Olivia Legaspi, a student at Haverford, writes about what working at McDonald’s has taught her about privilege [hat tip: Rod Dreher]. Legaspi, who suffers from PTSD but needs to work to fund her college education, notes that while at Haverford, she and her fellow students are encouraged to “to ask for help when we feel we need it, speak up when we feel uncomfortable, and prioritize our own well being over most other things,” at McDonald’s, she has to put others first and doesn’t have recourse to those strategies. On balance, she says, this was a good thing:
Before you encourage someone to practice “self care” in its current definition, think about in what situations this is actually useful or feasible advice….I’m grateful to have worked at McDonald’s: It taught me how better to handle my anxiety and how to put myself last in the name of efficiency and a common goal. McDonald’s strengthened my character, my work ethic, and expanded my capacity for resilience, valuable lessons which could not be learned in the “safe spaces” of Haverford’s campus. We must remember that putting oneself first is the essence of privilege, and that, in order to grow, we must leave this selfish mindset behind.
I’m temperamentally disposed to agree with her. Working customer service jobs can be a valuable part of anyone’s upbringing. If Legaspi had focused the unfairness of her situation, I would likely be writing a post about how she overlooked the positive aspects of working. So while I’m about to disagree with her, I do so in the spirit of supplementing, not negating, what she’s saying.
My disagreement: We should beware overlearning those lessons. While “putting oneself first”–or more accurately, being in the position to do so–“is the essence of privilege,” it’s sometimes necessary. My ability to go to the dentist and afford the visit is also part of my privilege. But I’m not going to abstain from those visits because others cannot enjoy the same treatment. (And to be clear, Legaspi is not saying I should. She is saying, in part, that recovery, survival, and self-care involve interacting with the real world, and that world is not going to out of its way to accommodate her needs.)
Service work doesn’t always expand one’s “capacity for resilience.” It can sometimes be degrading. Legaspi doesn’t deny that, but sometimes the solution to degrading circumstances isn’t always putting the customer (or whoever) first. Sometimes it involves engaging in the resistance necessary to keep one’s dignity in the workplace, or at least make the job more survivable. Legaspi doesn’t tell us whether or how she may have “resisted,” and I probably am too eager to see “resistance” where it isn’t, or to say it should be resorted to when it needn’t. (For some labor historians, an employee going on a bathroom break can count as “resistance to dominant structures of exploitation.”)
Still, Legaspi’s lessons need to be balanced against what a lifetime of such labor might entail. As Megan McArdle said in a different but relevant context,
I’m thinking it’s a lot harder to get out of bed on Monday in year 13 of your stint as a janitor than it was on day 300–and that it’s harder to get out of bed on Day 300 if you know there’s probably going to be a Year 13.

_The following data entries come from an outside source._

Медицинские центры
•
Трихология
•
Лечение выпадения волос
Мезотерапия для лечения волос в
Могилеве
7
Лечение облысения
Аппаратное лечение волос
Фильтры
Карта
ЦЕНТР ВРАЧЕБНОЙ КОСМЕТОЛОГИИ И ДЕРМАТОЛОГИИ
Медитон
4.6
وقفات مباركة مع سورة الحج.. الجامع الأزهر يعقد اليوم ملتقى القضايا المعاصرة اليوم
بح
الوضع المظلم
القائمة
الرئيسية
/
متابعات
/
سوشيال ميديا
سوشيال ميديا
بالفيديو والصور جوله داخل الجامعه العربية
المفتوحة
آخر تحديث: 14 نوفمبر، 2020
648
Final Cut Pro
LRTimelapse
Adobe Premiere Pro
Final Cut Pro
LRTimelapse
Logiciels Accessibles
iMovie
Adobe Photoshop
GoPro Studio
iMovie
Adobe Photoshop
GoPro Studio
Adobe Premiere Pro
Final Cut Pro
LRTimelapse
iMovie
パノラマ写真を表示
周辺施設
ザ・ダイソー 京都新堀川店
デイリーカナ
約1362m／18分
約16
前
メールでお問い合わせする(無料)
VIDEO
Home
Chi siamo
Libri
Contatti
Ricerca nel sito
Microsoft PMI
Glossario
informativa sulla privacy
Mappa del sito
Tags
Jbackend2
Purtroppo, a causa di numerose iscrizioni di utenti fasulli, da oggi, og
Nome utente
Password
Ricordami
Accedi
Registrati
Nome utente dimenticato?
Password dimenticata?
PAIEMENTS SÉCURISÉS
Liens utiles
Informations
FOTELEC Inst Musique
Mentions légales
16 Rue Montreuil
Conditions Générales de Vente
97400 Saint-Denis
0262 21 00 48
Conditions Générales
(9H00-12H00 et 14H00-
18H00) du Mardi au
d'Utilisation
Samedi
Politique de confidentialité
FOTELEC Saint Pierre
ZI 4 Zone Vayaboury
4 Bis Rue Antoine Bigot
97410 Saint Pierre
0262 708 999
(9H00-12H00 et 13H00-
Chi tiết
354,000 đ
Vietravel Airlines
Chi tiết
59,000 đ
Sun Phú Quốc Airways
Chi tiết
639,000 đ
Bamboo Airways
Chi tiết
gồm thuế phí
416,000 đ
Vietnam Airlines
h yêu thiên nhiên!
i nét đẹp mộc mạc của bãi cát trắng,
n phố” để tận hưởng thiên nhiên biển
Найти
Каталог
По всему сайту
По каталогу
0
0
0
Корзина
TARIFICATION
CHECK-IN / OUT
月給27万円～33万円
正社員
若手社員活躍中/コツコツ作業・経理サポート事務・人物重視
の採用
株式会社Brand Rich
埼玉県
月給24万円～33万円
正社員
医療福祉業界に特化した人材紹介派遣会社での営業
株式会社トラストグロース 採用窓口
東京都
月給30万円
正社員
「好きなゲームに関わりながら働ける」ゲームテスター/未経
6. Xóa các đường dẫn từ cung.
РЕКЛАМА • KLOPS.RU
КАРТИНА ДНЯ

I’ll repeat that overall I agree with Legaspi. I am trying only to warn against the uses to which it’s possible to take her argument. I’ll close with the words of one person who commented to her column and with which I agree:
I’ve also worked unpleasant jobs: some of them early in my career when I didn’t have a choice, and had to stick them out; some of them much further along in my career, when I had the resources to wish my unpleasant boss well and quit. I wish those sorts of jobs didn’t need to exist. I wish nobody ever had to shut up and smile and take it, from an unreasonable boss or customer. But allowing the difficulties you encounter to shape and form you in virtue and discipline is a great thing. And having the wisdom to understand that this is what’s happening is even better. Well done.